Caveat; My boiler is electric so it avoids gas flame heating the tap. I can't guarantee that my weldless tap would stand up to an LPG flame. YMMV.

Warren -


----------



## Justin (28/6/04)

Fish, I'll get the part number tomorrow and post it. I was using the disc last night actually. As you probably read, it's a really thin disc (2mm maybe less) but I'm not sure if it's a non-metal one as described above or not, but they do work how I described. Fantastic, I cut the hole so clean and perfect I amazed myself. Bunnings didn't have them though, they only had the thicker everyday cutting wheels. I went to Nubco (not sure if that's a national compary or not, but if you went to one of your more dedicated tool/pipe/stainless places you'd find one.

Worst case scenario I could post one to you but being in Melbourne you'd track one down. Search the yellow pages under Tools, or maybe a Stainless place.

Good luck. Cheers, Justin


----------



## warrenlw63 (28/6/04)

Here's some pics I just took.

Hope this helps -
Warren -


----------



## warrenlw63 (28/6/04)

And another


----------



## warrenlw63 (28/6/04)

And another pic from the inside of the boiler, it's just the same as the outside... rubber washer and a flat brass hex nut.

Warren -


----------



## warrenlw63 (28/6/04)

Last and by no means least... :blink: 

Warren -


----------



## pint of lager (28/6/04)

To protect the valve and plastic from the heat from a burner, use some sort of metal shroud to shield that part of the boiler from flame. 
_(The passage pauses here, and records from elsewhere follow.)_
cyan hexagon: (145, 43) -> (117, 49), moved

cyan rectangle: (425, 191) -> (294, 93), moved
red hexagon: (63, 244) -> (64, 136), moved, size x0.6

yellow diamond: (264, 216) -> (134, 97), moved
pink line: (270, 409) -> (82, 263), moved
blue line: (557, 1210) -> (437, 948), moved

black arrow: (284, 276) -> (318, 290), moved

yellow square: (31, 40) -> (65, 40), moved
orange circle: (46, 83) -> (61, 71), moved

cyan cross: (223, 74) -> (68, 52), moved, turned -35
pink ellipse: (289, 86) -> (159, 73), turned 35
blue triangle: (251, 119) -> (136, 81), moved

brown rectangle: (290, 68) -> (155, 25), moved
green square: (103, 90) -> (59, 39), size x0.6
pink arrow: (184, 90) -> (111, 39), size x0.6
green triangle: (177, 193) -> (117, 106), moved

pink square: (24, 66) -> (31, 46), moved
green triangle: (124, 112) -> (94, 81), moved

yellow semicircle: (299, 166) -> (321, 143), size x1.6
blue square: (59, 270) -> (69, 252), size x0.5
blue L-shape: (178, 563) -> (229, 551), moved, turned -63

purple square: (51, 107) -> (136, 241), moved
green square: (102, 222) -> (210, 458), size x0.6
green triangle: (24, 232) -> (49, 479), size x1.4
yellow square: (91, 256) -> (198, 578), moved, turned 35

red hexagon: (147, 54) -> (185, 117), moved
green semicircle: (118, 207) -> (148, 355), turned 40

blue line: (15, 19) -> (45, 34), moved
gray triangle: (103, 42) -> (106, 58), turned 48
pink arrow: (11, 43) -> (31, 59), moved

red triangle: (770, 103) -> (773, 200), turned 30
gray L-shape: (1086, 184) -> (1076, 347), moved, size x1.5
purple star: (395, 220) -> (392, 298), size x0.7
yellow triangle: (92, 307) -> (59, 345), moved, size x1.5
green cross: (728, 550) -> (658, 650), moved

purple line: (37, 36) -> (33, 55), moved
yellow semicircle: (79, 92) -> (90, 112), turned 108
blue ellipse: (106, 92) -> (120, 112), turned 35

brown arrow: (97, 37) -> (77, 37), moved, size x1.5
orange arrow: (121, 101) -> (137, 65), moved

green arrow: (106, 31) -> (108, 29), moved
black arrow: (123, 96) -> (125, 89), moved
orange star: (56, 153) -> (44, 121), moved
My boiler does have the tap welded into the keg, but with a shroud, it copes ok with the heat.


----------



## RobW (28/6/04)

Warren, how much power do those elements pull? Can you run them off the same domestic circuit or do you need to split them or go to 15 amp? Also, did you just drill out for them with a metal drill bit?


----------



## dicko (28/6/04)

Hi Fish,
The type of cut off wheel you need is used by panel beaters and automotive body builders and is available from crash supply places. It is usually only available to suit 4" and 5" grinders.
If you are heating your kettle or HLT with gas I suggest you have a long bulkhead fitting through the keg to get the ball valve away from the heat. Check the photo gallery on this site "Dicko's Driver River Brewery"
Cheers


----------



## sosman (28/6/04)

Some detailed pics in among my files at brewiki:

brewpot

exploded tap fittings

The second one is a mashtun fitting but it shows the typical bits an pieces you might use.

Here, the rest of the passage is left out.